In 2012, Facebook bought Instagram for $1 billion and Whatsapp for $19 billion. The lawsuit targets Facebook’s acquisition of Instagram and Whatsapp. It comes after Attorney General Letitia James and her office partnered with a group of attorneys to investigate Facebook’s anti-competitive practices.
“For nearly a decade, Facebook has used its dominance and monopoly power to crush smaller rivals and snuff out competition,” James said at a press conference. “By using its vast troves of data and money, Facebook has squashed or hindered what the company perceived to be potential threats.”
The lawsuit states that future acquisitions worth $10 million or more should be sent through notifications to state officials.

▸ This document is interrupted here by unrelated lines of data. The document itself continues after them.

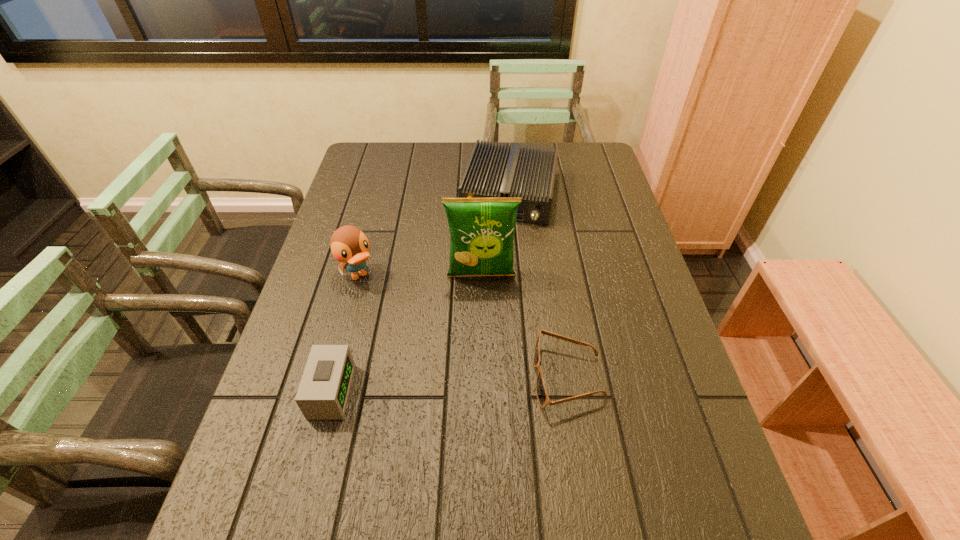 This screenshot has height=540, width=960. Find the location of `the fourth tallest object`. the fourth tallest object is located at coordinates (323, 393).

Where is `sunglasses`? The image size is (960, 540). sunglasses is located at coordinates (541, 392).

You are a GUI agent. You are given a task and a screenshot of the screen. Output one action in this format:
    pyautogui.click(x=<x>, y=<y>)
    Task: Click on the third tallest object
    
    Given the screenshot: What is the action you would take?
    pyautogui.click(x=493, y=171)

Locate an element on the screen. The width and height of the screenshot is (960, 540). the farthest object is located at coordinates tap(493, 171).

Locate an element on the screen. The image size is (960, 540). duck is located at coordinates (349, 245).

Find the location of `the tallest object`. the tallest object is located at coordinates (482, 230).

The width and height of the screenshot is (960, 540). I want to click on free space located on the front-facing side of the fourth tallest object, so click(x=450, y=392).

Locate an element on the screen. The width and height of the screenshot is (960, 540). vacant space located on the frames of the sunglasses is located at coordinates (388, 377).

The height and width of the screenshot is (540, 960). What are the coordinates of `free space located on the frames of the sunglasses` in the screenshot? It's located at (450, 377).

The image size is (960, 540). What are the coordinates of `vacant space located on the frames of the sunglasses` in the screenshot? It's located at (388, 377). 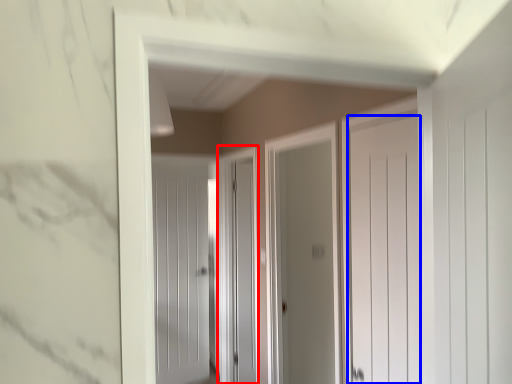 Question: Which point is closer to the camera, screen door (highlighted by a red box) or door (highlighted by a blue box)?

Choices:
 (A) screen door
 (B) door

Answer: (B) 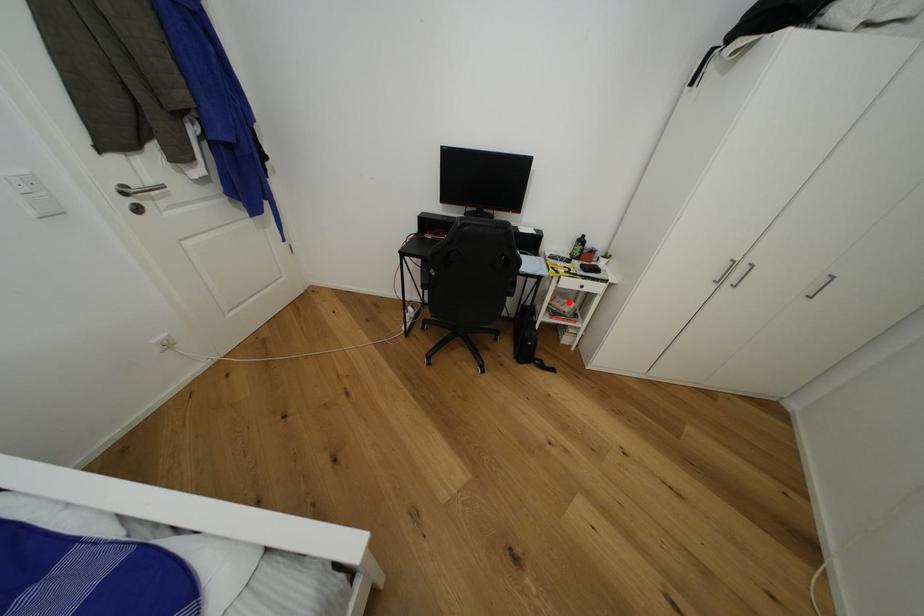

“The most important fact in this case, which the Commission does not mention in its 53-page complaint, is that it cleared these acquisitions years ago,” Jennifer Newstead, VP, and General Counsel at Facebook, said in a statement, reported by CNN. “The government now wants a do-over, sending a chilling warning to American business that no sale is ever final.”
William Kovacic, a former chairman of the FTC, said that “regulators may not have opposed Whatsapp and Instagram deals at the time, but competition watchdogs have every right to change their minds in light of new evidence.”
US lawmakers and legal experts question whether Mark Zuckerberg got rid of competition by “gobbling them up” through their acquisitions and massive audience.
Facebook believes cracking down on them too hard will give a competitive edge to countries like China in the technology sector. Facebook is the second global tech company to be taken to court by US and state government. The Justice Department and 11 states filed a lawsuit against Google in October for antitrust concerns, alleging that the company used anticompetitive tactics to stifle competition.
Hal Singer, an economist and antitrust expert at George Washington University‘s Institute of Public Policy, said that government officials would have to prove that what Facebook did, affected consumers and competition.
Singer says the court will decide whether the services are too tightly intertwined to break up.